Image Source
The subject for this week in our Entrepreneurship and Value Creation in Society course is Dr. Roger Koppl's lecture on expert failure and expert power, given at Hillsdale college in 2019. For me personally, I felt as though this lecture was not the most insightful, as it seemed as though Koppl just kept stringing on examples of experts and differing types of expertise and how to proceed with caution rather than blindly trusting the experts. A light in this lecture though was his pillars of how we should view experts:
Experts do not always seek truth.
Experts are not smarter than others.
Incentives skew the distribution of expert errors, even "honest" errors.
I believe that these three ideas are not necessarily hard to obtain, or a mark of genius on Koppl's part, but I do believe that it is easy for us as everyday individuals to forget these when confronted with political, academic, economic, or health authorities. Often times we tend to place these experts or people with extensive training on a pedestal, giving them more credit than what is truly deserved. These experts are still venerable, and sometimes have an augmented tendency to tend toward the to the flaws of the rest of humanity: dishonesty, ignorance, arrogance, abuse of power, etc.
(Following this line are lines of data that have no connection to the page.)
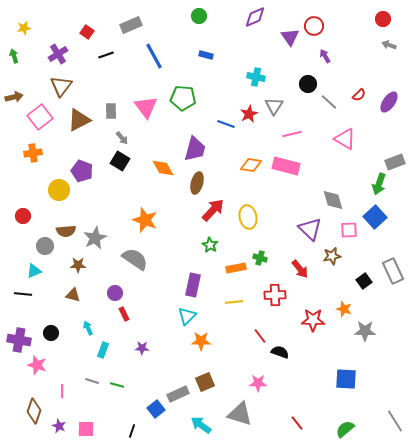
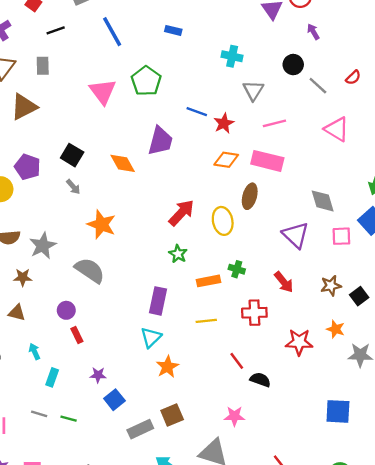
green pentagon: (183, 98) -> (146, 81), turned 30
gray rectangle: (111, 111) -> (43, 66), moved
red star: (249, 114) -> (224, 123), moved
gray arrow: (122, 138) -> (73, 187), moved
brown ellipse: (197, 183) -> (250, 196), moved
brown star: (332, 256) -> (331, 286), moved
orange star: (201, 341) -> (167, 367), turned -30
blue square: (156, 409) -> (114, 400), moved

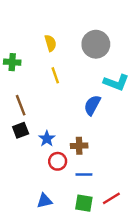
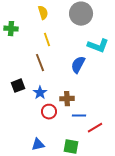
brown line: (21, 105) -> (40, 63), moved
blue line: (84, 174) -> (79, 116), moved
red line: (111, 198) -> (95, 128), moved

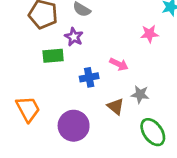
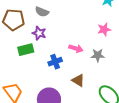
pink star: (150, 34) -> (104, 29), moved
gray star: (140, 94) -> (98, 55), moved

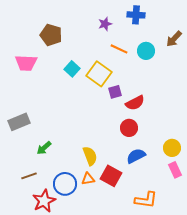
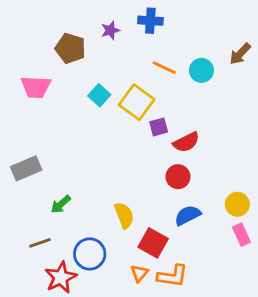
blue cross: (136, 15) -> (150, 21), moved
purple star: (105, 24) -> (110, 30), moved
orange triangle: (88, 179) -> (139, 273), moved, turned -40
orange L-shape: (146, 200) -> (172, 276), moved

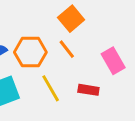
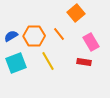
orange square: (71, 19) -> (76, 13), moved
red rectangle: (88, 90) -> (84, 62), moved

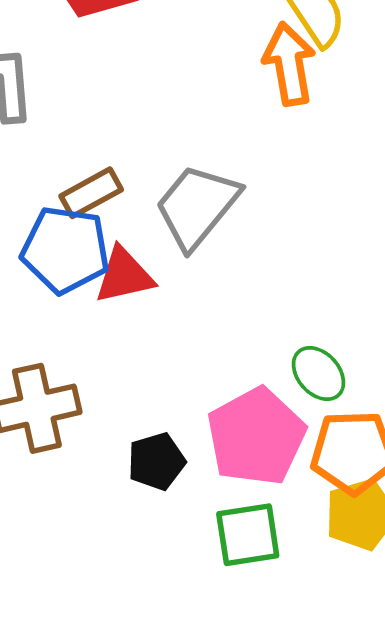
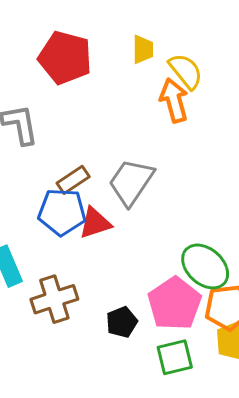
green ellipse: (318, 374) -> (205, 266), size x1.6

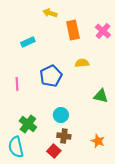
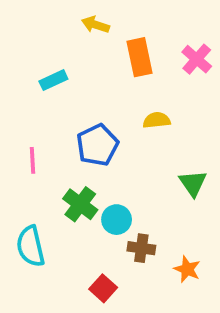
green triangle: (101, 96) -> (193, 183), turned 42
green cross: (28, 124) -> (80, 204), moved
brown cross: (64, 136) -> (141, 248), moved
cyan semicircle: (16, 147) -> (31, 246), moved

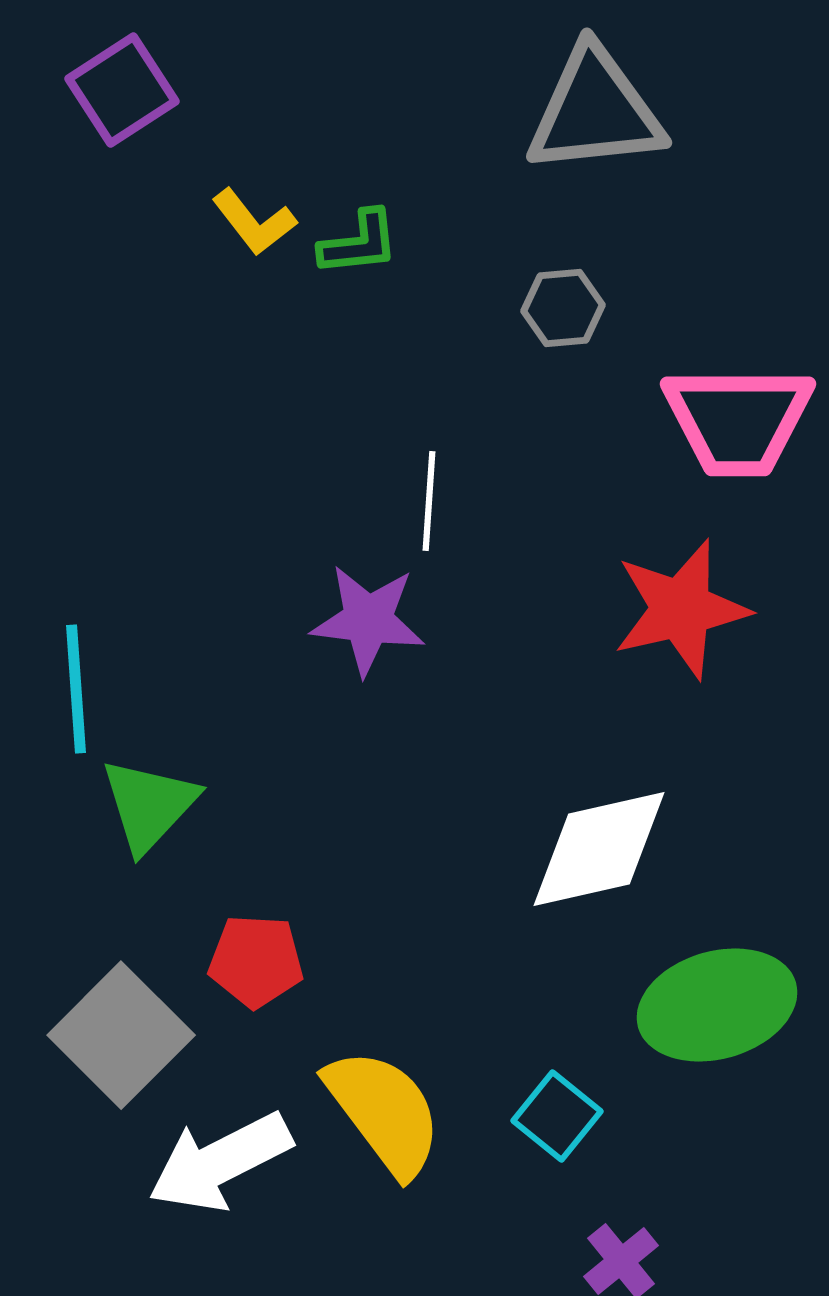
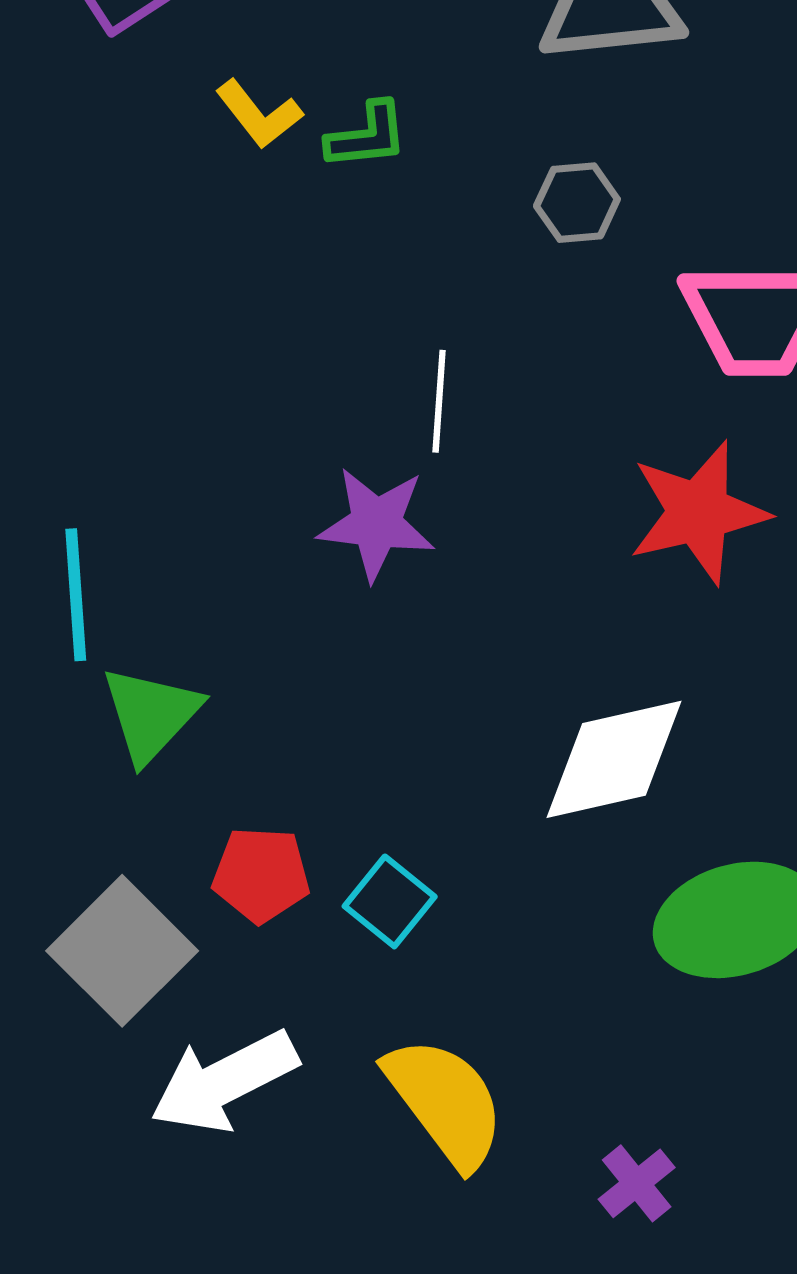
yellow semicircle: (384, 1112) -> (445, 1102), moved
cyan square: (557, 1116) -> (390, 901), moved

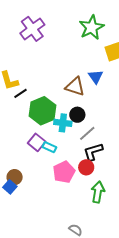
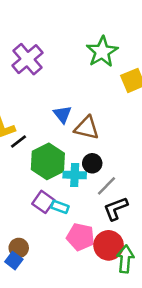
blue triangle: (96, 77) -> (62, 114), moved
red circle: (86, 167) -> (109, 245), moved, size x1.5
pink pentagon: (64, 172) -> (81, 237), turned -30

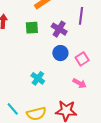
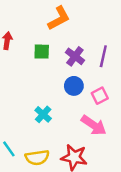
purple line: (81, 16) -> (103, 56), moved
pink arrow: (80, 83) -> (94, 125), size x1.5

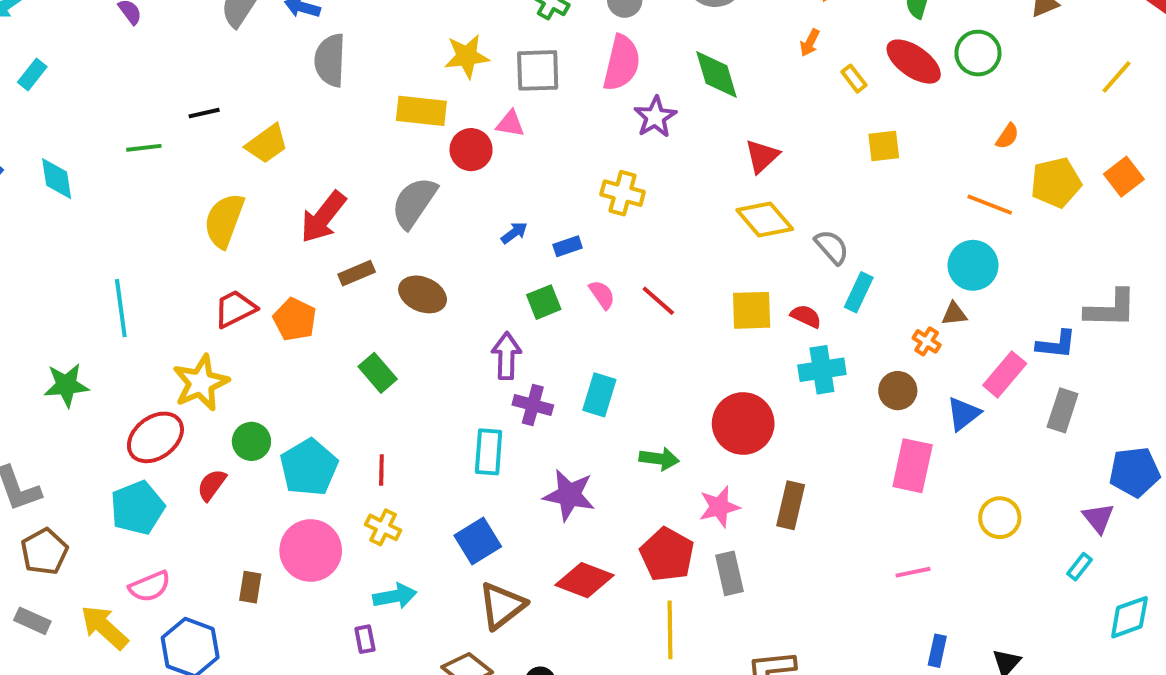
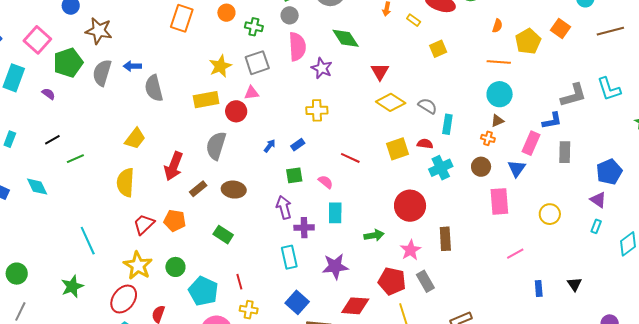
black line: (204, 113) -> (52, 140), moved
pink semicircle: (602, 295) -> (326, 182), moved
green square: (544, 302) -> (294, 175), turned 30
green circle: (251, 441) -> (175, 267), moved

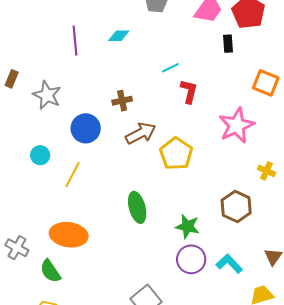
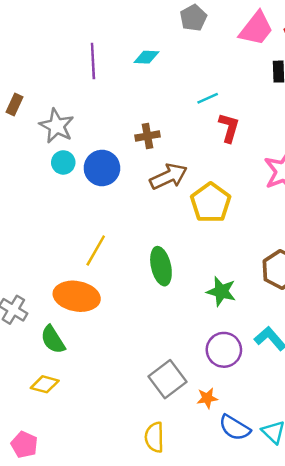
cyan circle: (40, 155) -> (63, 162), moved
yellow line: (73, 175) -> (96, 250), moved
purple circle: (191, 259) -> (224, 350), moved

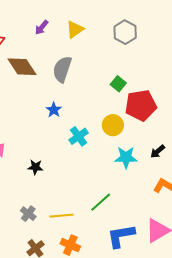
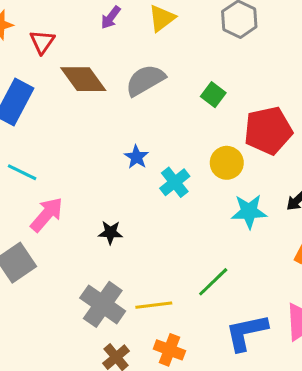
gray semicircle: (62, 69) -> (145, 80), turned 44
green square: (118, 84) -> (213, 95), moved
blue star: (54, 110) -> (136, 157), moved
gray cross: (28, 214) -> (103, 304), size x1.8

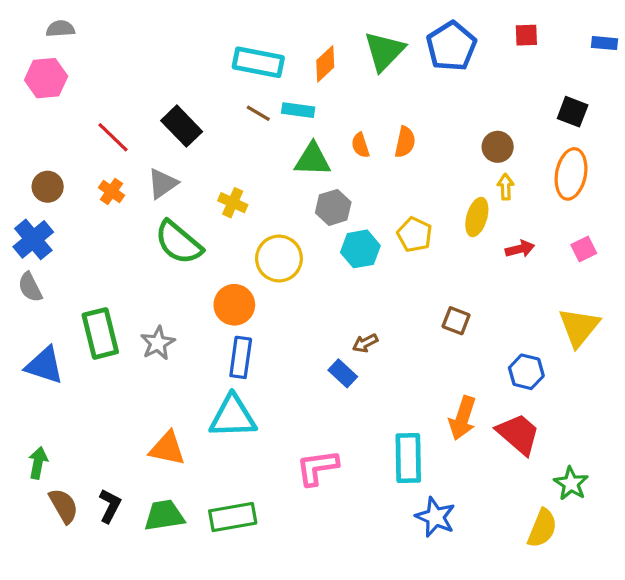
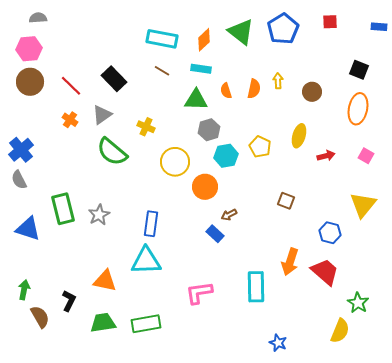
green triangle: (384, 51) -> (241, 32), turned -36
cyan rectangle: (298, 110) -> (201, 69), moved
brown circle: (48, 187) -> (30, 82), moved, size x1.4
yellow arrow: (506, 187) -> (278, 81), moved
pink square: (584, 249) -> (366, 156), turned -35
orange circle: (234, 305) -> (205, 187), moved
black L-shape: (110, 506) -> (69, 301), moved
blue star: (435, 517) -> (278, 343), moved, size x0.7

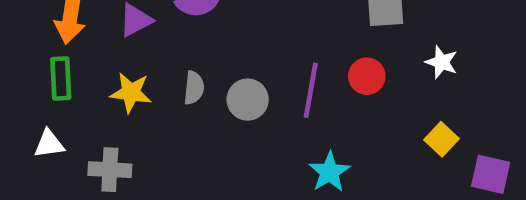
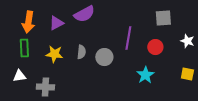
purple line: (311, 90) -> (128, 38), moved
yellow square: (442, 139) -> (187, 74), turned -32
cyan star: (329, 172) -> (145, 75), moved

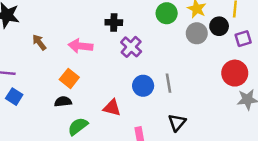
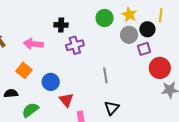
purple square: (243, 39) -> (144, 49), moved
purple cross: (131, 47) -> (75, 45), turned 30
blue circle: (143, 86) -> (51, 82), moved
black semicircle: (63, 102) -> (11, 93), moved
red triangle: (112, 108) -> (66, 100), moved, turned 35

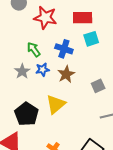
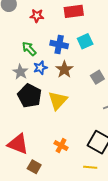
red star: (45, 18) -> (37, 16), size x0.6
cyan square: (91, 39) -> (85, 41), moved
black pentagon: (26, 114) -> (30, 96), moved

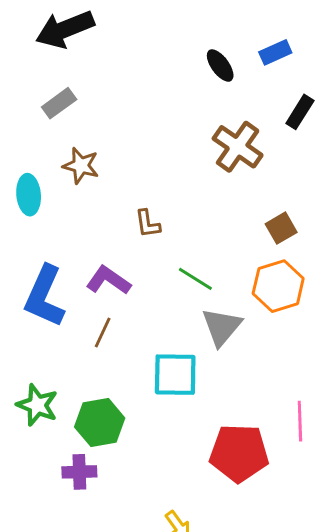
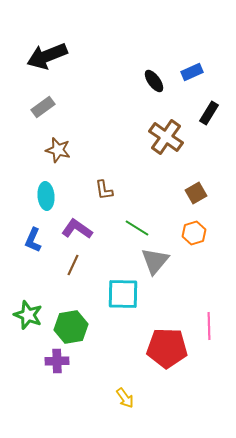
cyan ellipse: (29, 195) -> (46, 196), moved
orange hexagon: (278, 286) -> (194, 233), size x0.7
blue L-shape: (45, 296) -> (33, 240), size x0.6

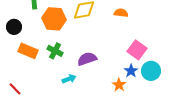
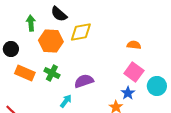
orange semicircle: (121, 13) -> (134, 45), moved
cyan circle: (151, 71) -> (157, 86), moved
cyan arrow: (69, 79) -> (66, 101), turned -32

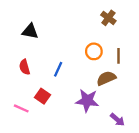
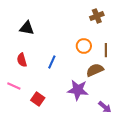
brown cross: (108, 18) -> (97, 16), turned 32
red square: (42, 96) -> (38, 99), moved
pink line: (21, 108) -> (14, 86), moved

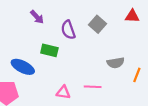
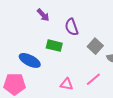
gray square: (97, 24) -> (95, 46), moved
pink line: (93, 87) -> (93, 79), turned -42

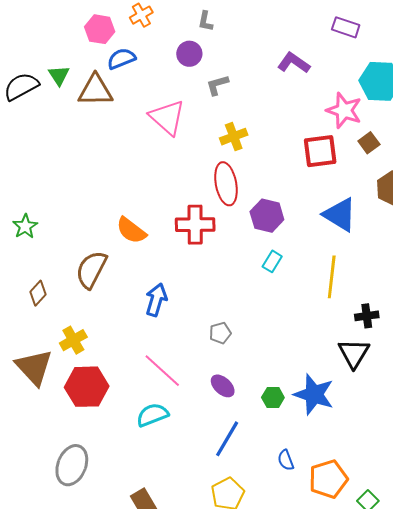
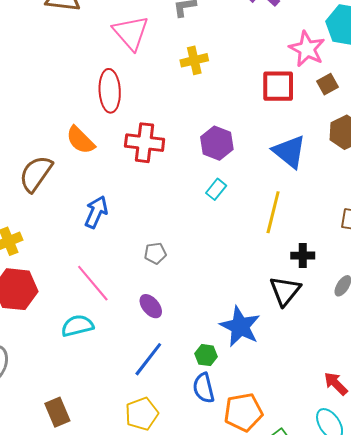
red ellipse: (226, 184) -> (110, 91), moved
green hexagon: (273, 398) -> (206, 355), moved
blue semicircle: (286, 460) -> (204, 388), size x1.4

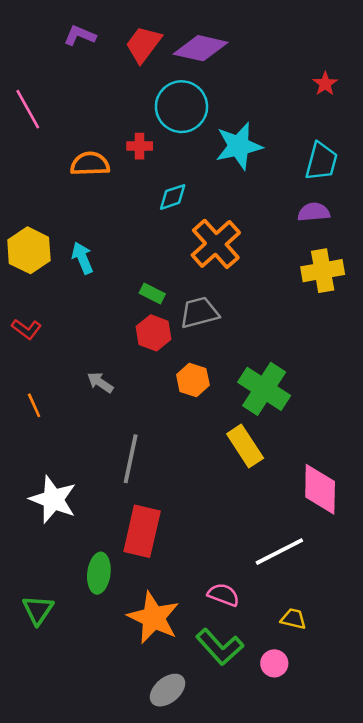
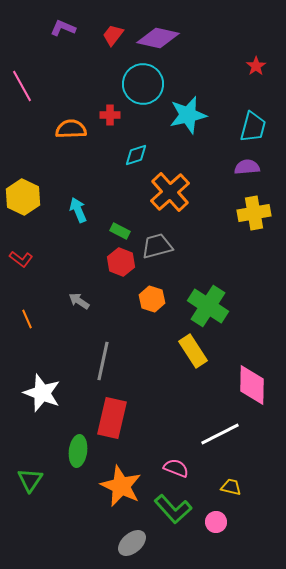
red trapezoid: (143, 44) -> (113, 35), size x0.7
cyan arrow: (82, 258) -> (78, 210), moved

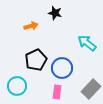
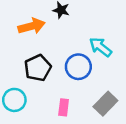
orange arrow: (31, 26) -> (32, 26), size x1.5
blue circle: (62, 68) -> (78, 67), moved

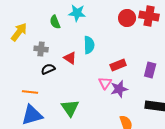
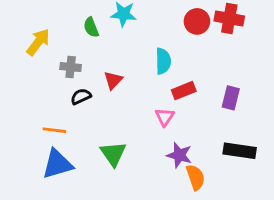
cyan semicircle: (89, 45) -> (163, 61), moved
red triangle: (70, 58) -> (113, 80), turned 40
purple star: (119, 89) -> (179, 155), moved, turned 30

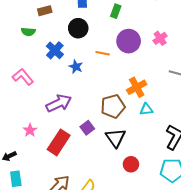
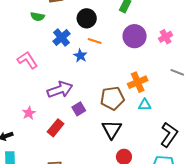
orange line: (103, 53) -> (95, 41), moved
purple square: (87, 128) -> (79, 109), moved
red rectangle: (59, 142) -> (56, 128), size x0.7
Often times we see the power of experts taint the lives of ordinary citizens, an example all the too familiar in our contemporary world is the federal government response to the COVID-19 pandemic. Though this example, may seem like low hanging fruit to analyze the misuse and abuse of power by experts, there are few other situations that parallel the impact that experts can have on individuals. At both federal and local levels, regulations were enforced, shutting down small businesses for months at a time at the onset of the pandemic. As a result many businesses are no longer in operation, and it can all be traced back to the decisions that were made on the part of individuals within the government. Whether the lockdowns were beneficial out of the scope of the point here -- rather I am trying to illustrate the immense power that some individuals ("experts" in the realms of health, public policy, etc.) have on the lives of every day people. Even today, nearly two years after the initial onset of COVID-19, we still see masks enforced and encouraged, despite much evidence to their effectiveness, we still see massive government subsidies and stimulus packages, we still see effects on the supply chain and overall domestic economy. These effects were long ranging, and came as a result of the decisions of experts, who society did not question, but rather trusted to get us through the uncertainty that lied in the fog of the past couple years. Maybe if we had followed Koppl's advice and looked at the experts through those three pilars, or at least realized that these experts are still capable of making mistakes in novel circumstances we would not have seen such cultural, economic, and social shifts.